▶ **ABOUT THIS TASK**: The output must match the entries below exactly, with pictures removed.

Source data:
□ □ □

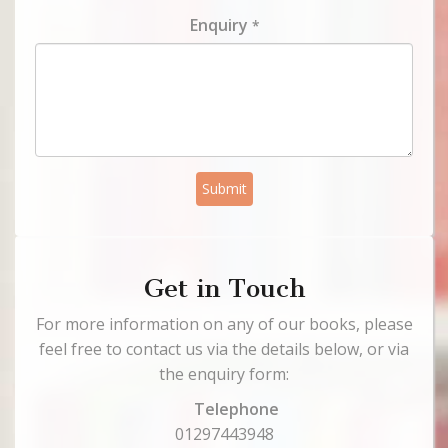
Enquiry
*
Submit
Get in Touch
For more information on any of our books, please
feel free to contact us via the details below, or via
the enquiry form:
Telephone
01297443948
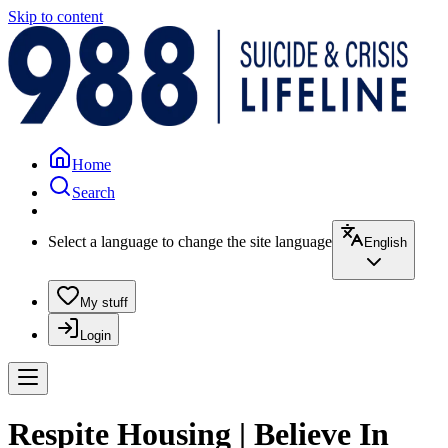
Skip to content
Home
Search
Select a language to change the site language
English
My stuff
Login
Respite Housing | Believe In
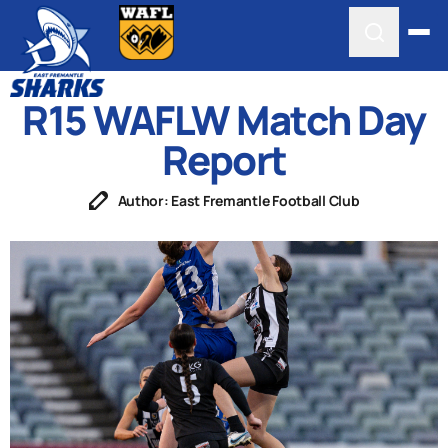
R15 WAFLW Match Day
Report
Author: East Fremantle Football Club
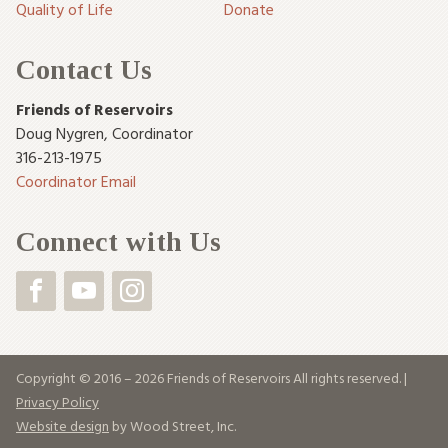
Quality of Life
Donate
Contact Us
Friends of Reservoirs
Doug Nygren
,
Coordinator
316-213-1975
Coordinator Email
Connect with Us
Copyright © 2016 – 2026 Friends of Reservoirs All rights reserved. |
Privacy Policy
Website design
by Wood Street, Inc.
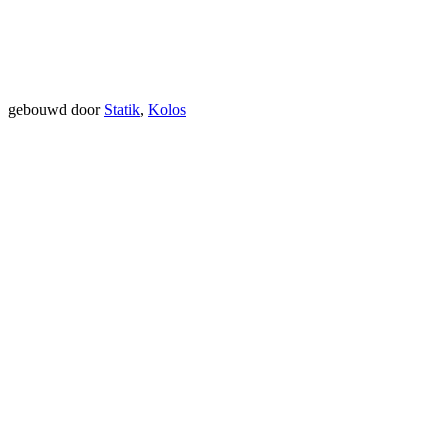
gebouwd door
Statik
,
Kolos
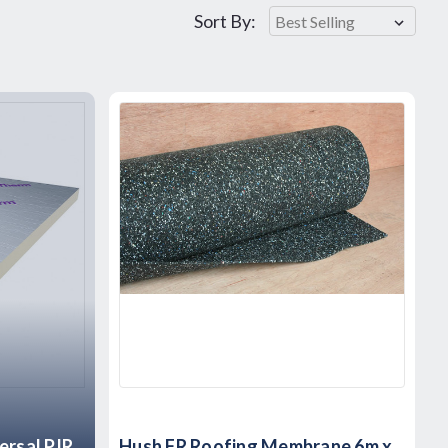
Sort By:
rsal PIR
Hush FR Roofing Membrane 6m x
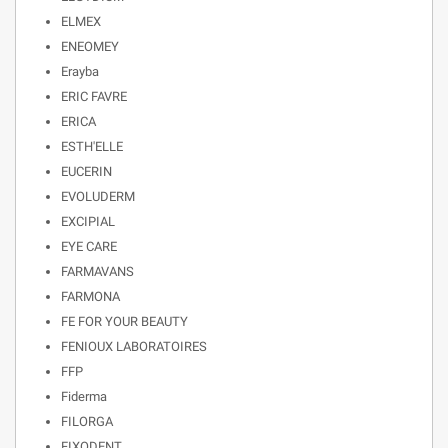
ELMEX
ENEOMEY
Erayba
ERIC FAVRE
ERICA
ESTH'ELLE
EUCERIN
EVOLUDERM
EXCIPIAL
EYE CARE
FARMAVANS
FARMONA
FE FOR YOUR BEAUTY
FENIOUX LABORATOIRES
FFP
Fiderma
FILORGA
FIXODENT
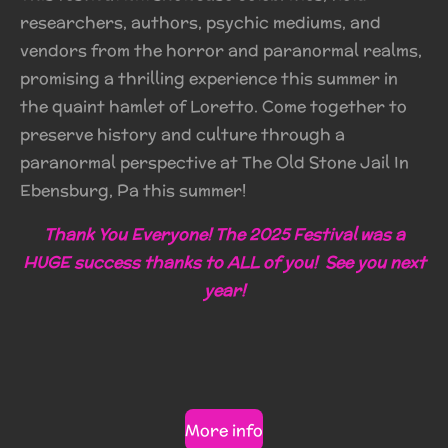
researchers, authors, psychic mediums, and
vendors from the horror and paranormal realms,
promising a thrilling experience this summer in
the quaint hamlet of Loretto. Come together to
preserve history and culture through a
paranormal perspective at The Old Stone Jail In
Ebensburg, Pa this summer!
Thank You Everyone! The 2025 Festival was a
HUGE success thanks to ALL of you! See you next
year!
More info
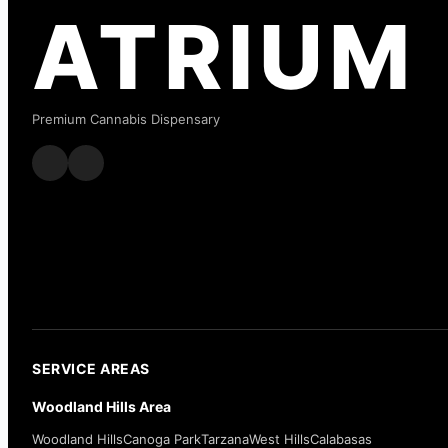
ATRIUM
Premium Cannabis Dispensary
SERVICE AREAS
Woodland Hills Area
Woodland Hills
Canoga Park
Tarzana
West Hills
Calabasas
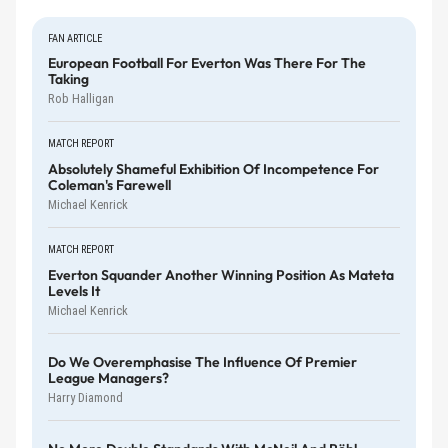
FAN ARTICLE
European Football For Everton Was There For The
Taking
Rob Halligan
MATCH REPORT
Absolutely Shameful Exhibition Of Incompetence For
Coleman's Farewell
Michael Kenrick
MATCH REPORT
Everton Squander Another Winning Position As Mateta
Levels It
Michael Kenrick
Do We Overemphasise The Influence Of Premier
League Managers?
Harry Diamond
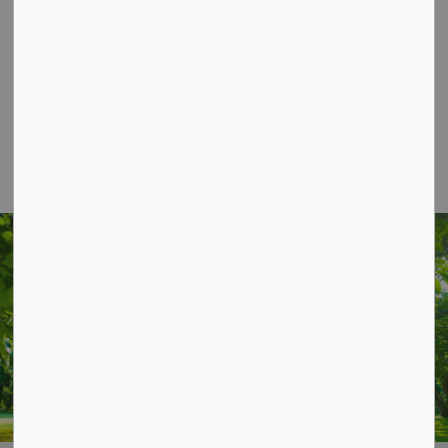
Contact Us
P.O. Box 70,
20 Third Street,
Keene, ON, K0L 2G0
Phone: 705-295-6852
Fax: 705-295-6405
info@osmtownship.ca
STAY UP TO DATE
Subscribe for Township Updates
Subscribe
This website uses cookies to enhance usability and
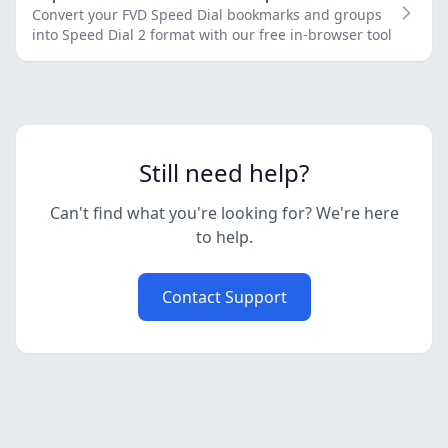
Convert your FVD Speed Dial bookmarks and groups
into Speed Dial 2 format with our free in-browser tool
Still need help?
Can't find what you're looking for? We're here
to help.
Contact Support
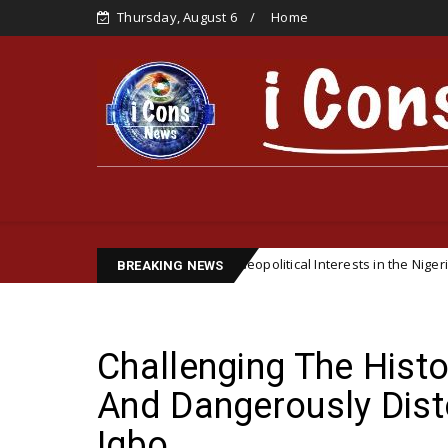
Thursday, August 6
Home
Biafran Famine and Geopolitical Interests in the Nigerian Civil War
BREAKING NEWS
Challenging The Histo
And Dangerously Dist
Igbo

□ □ □

▶ **WRITTEN SOLUTION**:
Enquiry
*
Submit
Get in Touch
For more information on any of our books, please
feel free to contact us via the details below, or via
the enquiry form:
Telephone
01297443948
Skip to content
Home
Search
Select a language to change the site language
English
My stuff
Login
Respite Housing | Believe In
R15 WAFLW Match Day
Report
Author: East Fremantle Football Club
Quality of Life
Donate
Contact Us
Friends of Reservoirs
Doug Nygren
,
Coordinator
316-213-1975
Coordinator Email
Connect with Us
Copyright © 2016 – 2026 Friends of Reservoirs All rights reserved. |
Privacy Policy
Website design
by Wood Street, Inc.
gebouwd door
Statik
,
Kolos
Sort By:
rsal PIR
Hush FR Roofing Membrane 6m x
ELMEX
ENEOMEY
Erayba
ERIC FAVRE
ERICA
ESTH'ELLE
EUCERIN
EVOLUDERM
EXCIPIAL
EYE CARE
FARMAVANS
FARMONA
FE FOR YOUR BEAUTY
FENIOUX LABORATOIRES
FFP
Fiderma
FILORGA
FIXODENT
researchers, authors, psychic mediums, and
vendors from the horror and paranormal realms,
promising a thrilling experience this summer in
the quaint hamlet of Loretto. Come together to
preserve history and culture through a
paranormal perspective at The Old Stone Jail In
Ebensburg, Pa this summer!
Thank You Everyone! The 2025 Festival was a
HUGE success thanks to ALL of you! See you next
year!
More info
ATRIUM
Premium Cannabis Dispensary
SERVICE AREAS
Woodland Hills Area
Woodland Hills
Canoga Park
Tarzana
West Hills
Calabasas
FAN ARTICLE
European Football For Everton Was There For The
Taking
Rob Halligan
MATCH REPORT
Absolutely Shameful Exhibition Of Incompetence For
Coleman's Farewell
Michael Kenrick
MATCH REPORT
Everton Squander Another Winning Position As Mateta
Levels It
Michael Kenrick
Do We Overemphasise The Influence Of Premier
League Managers?
Harry Diamond
Contact Us
P.O. Box 70,
20 Third Street,
Keene, ON, K0L 2G0
Phone: 705-295-6852
Fax: 705-295-6405
info@osmtownship.ca
STAY UP TO DATE
Subscribe for Township Updates
Subscribe
This website uses cookies to enhance usability and
Convert your FVD Speed Dial bookmarks and groups
into Speed Dial 2 format with our free in-browser tool
Still need help?
Can't find what you're looking for? We're here
to help.
Contact Support
Thursday, August 6
Home
Biafran Famine and Geopolitical Interests in the Nigerian Civil War
BREAKING NEWS
Challenging The Histo
And Dangerously Dist
Igbo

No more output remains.